USC / Information Sciences Institute (touch@isi.edu)
Abstract
Advances in communication rates exceed the ability of a single source to fully utilize a gigabit WAN channel with existing deterministic protocols. Parallel communication describes a method for reducing latency by managing indeterminism and increasing channel utilization, given a surplus bandwidth-delay product. It involves a nondeterministic state mechanism, with a modified protocol interface.
Parallel Communication extends the channel functions, to permit more responsive user service in domains with high bit latency, through increases in the effective channel utilization. Parallel Communication specifies the ways in which sets of communication are managed together, and describes a modification of our existing protocol paradigms that can better utilize links with high bit latencies.
All existing protocols incur several trips worth of latency during connection setup. Existing protocols also attempt to pipeline the data transfer during the connection as well. Here we are considering only the mid-stream utilization (ignoring setup) and including conventional pipelining. By these measures, existing protocols, which work in WANs up through 45 Mbps, will suffice in LANs through 100 Gbps (and MANs through 10 Gbps) (see the 45 Mbps WAN rate line in Figure 1).

FIGURE 1. Network equivalences. (diagonal dashed lines specify bit latency equivalence)
Bit latency has exhibited three phases of evolution. In the first phase, characterized by NCP in the ARPANET in 1970-1980 [2], the channel bit latency was small compared to the average computer buffer size. TCP became prevalent in 1980 as the bit latency increased, and approached the average file size [6]. TCP is a sliding-window flow control mechanism for transfer of linear sequences of data, and thus works well only when the buffer space is as large as the bit latency of the channel, and where the file size is at least an order of magnitude larger than this [7]. The sliding-window mechanism in TCP (and other protocols) relies on the availability of a large linear stream of messages in order to occupy the channel during the round trip time.
Gigabit WANs are different because the channel is no longer sufficiently occupied by file transfer. A file that dominated the window size of a 1.5 Mbps channel, now occurs as a small `blip' on a 1 Gbps channel (Figure 2). An entire file now occupies a gigabit WAN channel as a conventional RPC message occupies a 10 Mbps MAN channel.
In Figure 2, the file is 30x as large as the window size (see note) of a conventional 1.5 Mbps WAN, or approximately 1 Megabit (125 K bytes). At 45 Mbps, the window needs to be 30x larger to occupy the channel during the bit latency, and so the same file no longer fills the round trip window. At 150 Mbps this effect is even more pronounced. At 1 Gbps, the file is a very small message, as compared to the round trip pipeline. If we compare the file duration to the channel latency, and graphically normalize for the larger of the two, we observe that the situation is practically reversed (Figure 3).
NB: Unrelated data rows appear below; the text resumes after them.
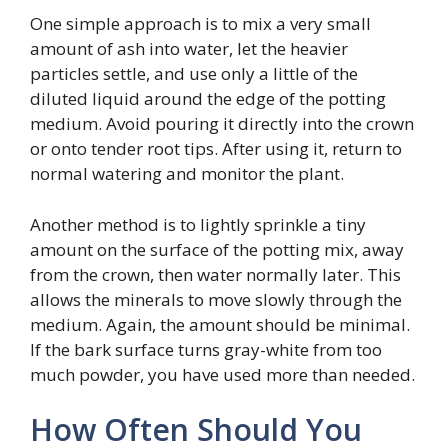
One simple approach is to mix a very small
amount of ash into water, let the heavier
particles settle, and use only a little of the
diluted liquid around the edge of the potting
medium. Avoid pouring it directly into the crown
or onto tender root tips. After using it, return to
normal watering and monitor the plant.
Another method is to lightly sprinkle a tiny
amount on the surface of the potting mix, away
from the crown, then water normally later. This
allows the minerals to move slowly through the
medium. Again, the amount should be minimal.
If the bark surface turns gray-white from too
much powder, you have used more than needed.
How Often Should You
FIGURE 2. Relative sliding-window sizes (bit latency) vs. fixed 1 Megabit file size, as bit rate increases.

FIGURE 3. Reversal of the dominance of file duration over bit latency.
We are now in a period in which the file sizes are near the bit latency of proposed channels (at 150 Mbps rates, this is a 3 Mbit or 400 K byte file). As the channel rates increase with technological advances, the single-source channel utilization will decrease. Conventional protocols cannot otherwise sufficiently occupy the channel. These protocols were designed for low latency message exchange (RPC), or high-latency linear stream communication where the stream is much longer than the latency (TCP). We now have a case where even entire file exchanges appear as a brief message exchange, and where a channel will be idle because no data is waiting for transmission.
Satellite protocols also operate in high bit latency, high bandwidth domains. Satellite networks have unique topology and resource distribution characteristics, so their solutions are not applicable to general WAN protocols [7]. The centralized management afforded by the satellite transponder is defeated by its requisite simplicity, in order to satisfy severe weight, reliability, and power restrictions. As a result, satellite protocols use simple fixed-window synchronous protocols and a high degree of deterministic channel multiplexing to increase utilization in spite of their high latency environment.
Figure 4 shows how the size of the RAM buffers compares to the bit latency of the channel as bit rates increase; we assume here that file sizes are growing in proportion (see note). In the period between 1970 and 1985, the amount of buffer space available was 40x larger than the bit latency of the Internet. Advances in the channel rates are diminishing that gap rapidly, and buffer size will be approximately 3x the bit latency.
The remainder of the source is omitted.